Chapter 12
12
Garran knelt in front of Dave, feeding him happles—a Ulaperian fruit that tasted like New Earth apples but were shaped like smiling mouths, hence the name—from the hors d’oeuvres table and whispering to him in Argosian that he was a “very fine goat.”
Clearing my throat, drawing his attention from his new barnyard friend, I said, “Hello, darling. Are you ready?”
Garran’s purple eyes met mine, and when I tilted my head toward the dance floor, he stood, wiping his hands on his coveralls. “Are you sure about this?”
“Positive,” I said. I might be an absolute disaster about some things, but this wasn’t one of them. “I’ll be out there, close enough to Kasa’s table that she’ll see me, but not so close that I’ll seem obvious. As soon as the next slow song starts, come find me and ask me to dance.”
He hefted his shoulders. “If you say so.”
“Trust me, Garran. I’m a professional.”
After giving me a slow, uncertain nod, he gazed down at Dave. “I enjoy this goat,” he said, his lips tilting into a sideways grin. “I have many goats back on Argos. Their milk makes fine soap.” When he turned toward Kasa’s table, his tone softened. “I made soap for her once—jasmine and honeysuckle.”

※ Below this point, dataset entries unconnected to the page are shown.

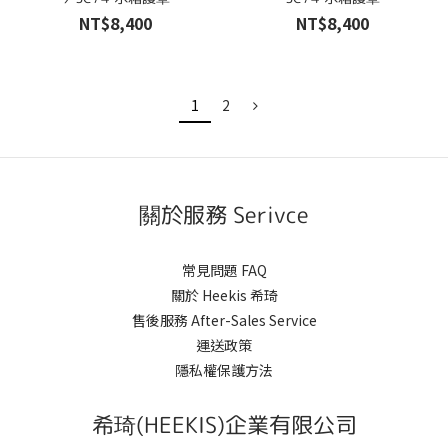
NT$8,400
NT$8,400
1
2
關於服務 Serivce
常見問題 FAQ
關於 Heekis 希琦
售後服務 After-Sales Service
運送政策
隱私權保護方法
希琦(HEEKIS)企業有限公司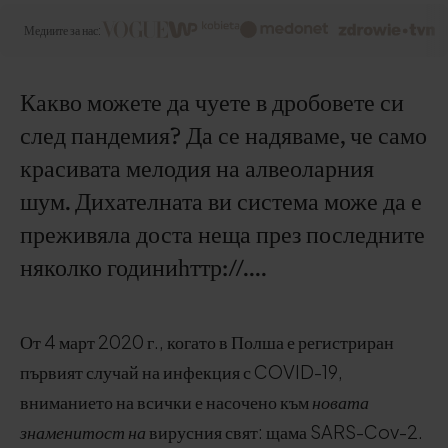
Медиите за нас:
Какво можете да чуете в дробовете си
след пандемия? Да се надяваме, че само
красивата мелодия на алвеоларния
шум. Дихателната ви система може да е
преживяла доста неща през последните
няколко годиниһттр://....
От 4 март 2020 г., когато в Полша е регистриран
първият случай на инфекция с COVID-19,
вниманието на всички е насочено към
новата
знаменитост на
вирусния свят: щама SARS-Cov-2.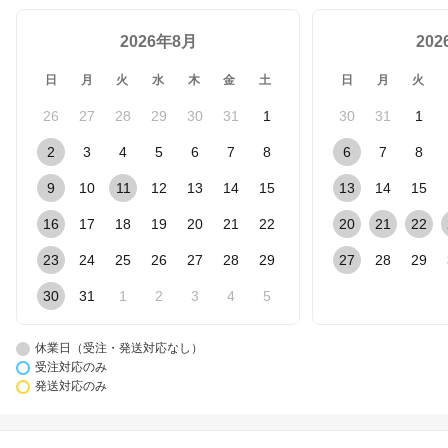
2026年8月
20
日
月
火
水
木
金
土
日
月
火
26
27
28
29
30
31
1
30
31
1
2
3
4
5
6
7
8
6
7
8
9
10
11
12
13
14
15
13
14
15
16
17
18
19
20
21
22
20
21
22
23
24
25
26
27
28
29
27
28
29
30
31
1
2
3
4
5
休業日（受注・発送対応なし）
受注対応のみ
発送対応のみ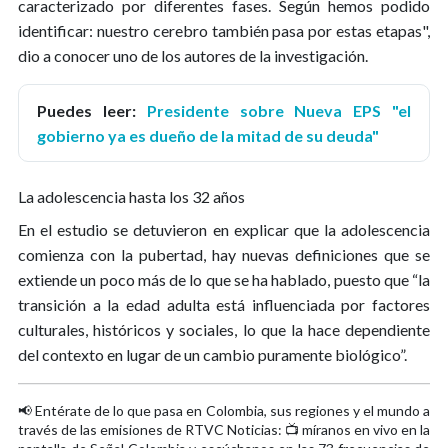
caracterizado por diferentes fases. Según hemos podido
identificar: nuestro cerebro también pasa por estas etapas",
dio a conocer uno de los autores de la investigación.
Puedes leer:
Presidente sobre Nueva EPS "el
gobierno ya es dueño de la mitad de su deuda"
La adolescencia hasta los 32 años
En el estudio se detuvieron en explicar que la adolescencia
comienza con la pubertad, hay nuevas definiciones que se
extiende un poco más de lo que se ha hablado, puesto que “la
transición a la edad adulta está influenciada por factores
culturales, históricos y sociales, lo que la hace dependiente
del contexto en lugar de un cambio puramente biológico”.
📢 Entérate de lo que pasa en Colombia, sus regiones y el mundo a
través de las emisiones de RTVC Noticias: 📺 míranos en vivo en la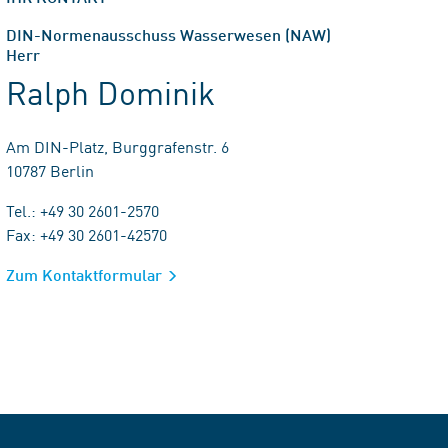
DIN-Normenausschuss Wasserwesen (NAW)
Herr
Ralph Dominik
Am DIN-Platz, Burggrafenstr. 6
10787 Berlin
Tel.: +49 30 2601-2570
Fax: +49 30 2601-42570
Zum Kontaktformular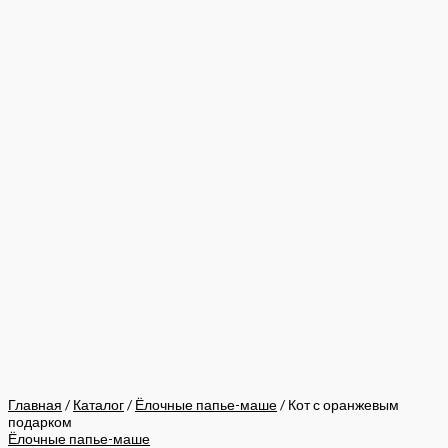
Главная
/
Каталог
/
Ёлочные папье-маше
/ Кот с оранжевым
подарком
Ёлочные папье-маше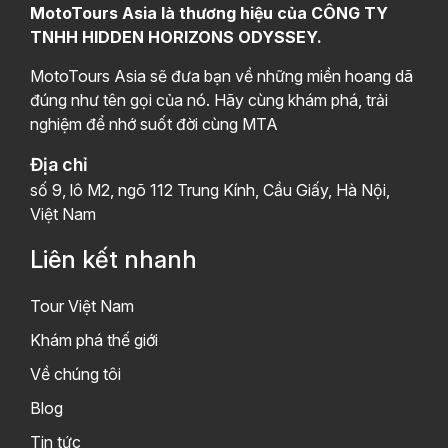
MotoTours Asia là thương hiệu của CÔNG TY
TNHH HIDDEN HORIZONS ODYSSEY.
MotoTours Asia sẽ đưa bạn về những miền hoang dã
đúng như tên gọi của nó. Hãy cùng khám phá, trải
nghiệm để nhớ suốt đời cùng MTA
Địa chỉ
số 9, lô M2, ngõ 112 Trung Kính, Cầu Giấy, Hà Nội,
Việt Nam
Liên kết nhanh
Tour Việt Nam
Khám phá thế giới
Về chúng tôi
Blog
Tin tức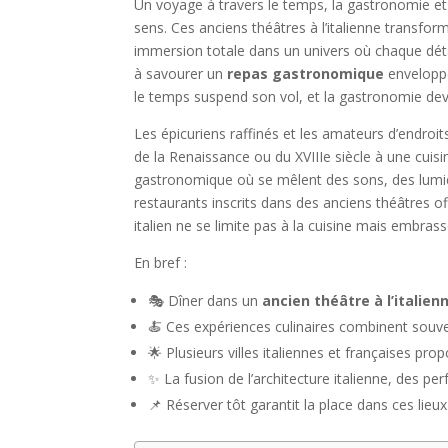
Un voyage à travers le temps, la gastronomie et l
sens. Ces anciens théâtres à l’italienne transfor
immersion totale dans un univers où chaque dét
à savourer un
repas gastronomique
enveloppé
le temps suspend son vol, et la gastronomie dev
Les épicuriens raffinés et les amateurs d’endroits
de la Renaissance ou du XVIIIe siècle à une cuis
gastronomique où se mêlent des sons, des lumière
restaurants inscrits dans des anciens théâtres off
italien ne se limite pas à la cuisine mais embras
En bref :
🎭 Dîner dans un
ancien théâtre à l’italien
🍝 Ces expériences culinaires combinent souv
🌟 Plusieurs villes italiennes et françaises pr
✨ La fusion de l’architecture italienne, des pe
📌 Réserver tôt garantit la place dans ces lieu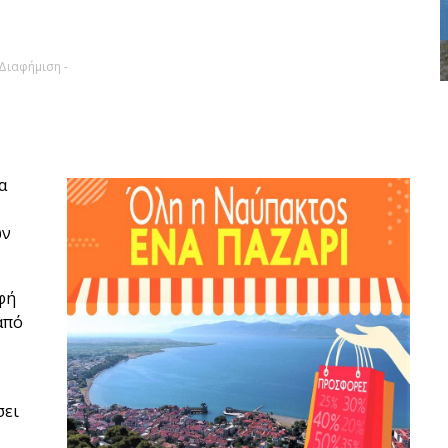
 Διαφήμιση -
α
ών
φή
από
σει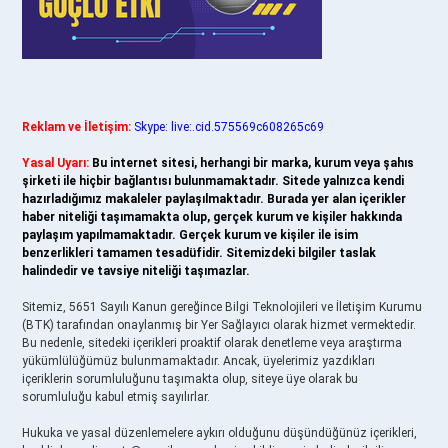
Reklam ve İletişim:
Skype: live:.cid.575569c608265c69
Yasal Uyarı:
Bu internet sitesi, herhangi bir marka, kurum veya şahıs
şirketi ile hiçbir bağlantısı bulunmamaktadır. Sitede yalnızca kendi
hazırladığımız makaleler paylaşılmaktadır. Burada yer alan içerikler
haber niteliği taşımamakta olup, gerçek kurum ve kişiler hakkında
paylaşım yapılmamaktadır. Gerçek kurum ve kişiler ile isim
benzerlikleri tamamen tesadüfidir. Sitemizdeki bilgiler taslak
halindedir ve tavsiye niteliği taşımazlar.
Sitemiz, 5651 Sayılı Kanun gereğince Bilgi Teknolojileri ve İletişim Kurumu
(BTK) tarafından onaylanmış bir Yer Sağlayıcı olarak hizmet vermektedir.
Bu nedenle, sitedeki içerikleri proaktif olarak denetleme veya araştırma
yükümlülüğümüz bulunmamaktadır. Ancak, üyelerimiz yazdıkları
içeriklerin sorumluluğunu taşımakta olup, siteye üye olarak bu
sorumluluğu kabul etmiş sayılırlar.
Hukuka ve yasal düzenlemelere aykırı olduğunu düşündüğünüz içerikleri,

I sighed. Must everyone on this ship be a hopeless romantic ? “You’ve got this, big guy. Just do as I say and follow my lead”—I gave him a wink—“and you’ll be lathering her up in no time.”
While his cheeks turned a dusky maroon, I left him with the goat and made another pass by Raphael’s table. While Raphe ran his fingertips up my arm, I reminded my flailing mind that all I wanted tonight, or any night, was the simple pleasure of a wonderful time with a willing being and not a single string attached. Which , by the way , was all Freddie was supposed to be in the first place.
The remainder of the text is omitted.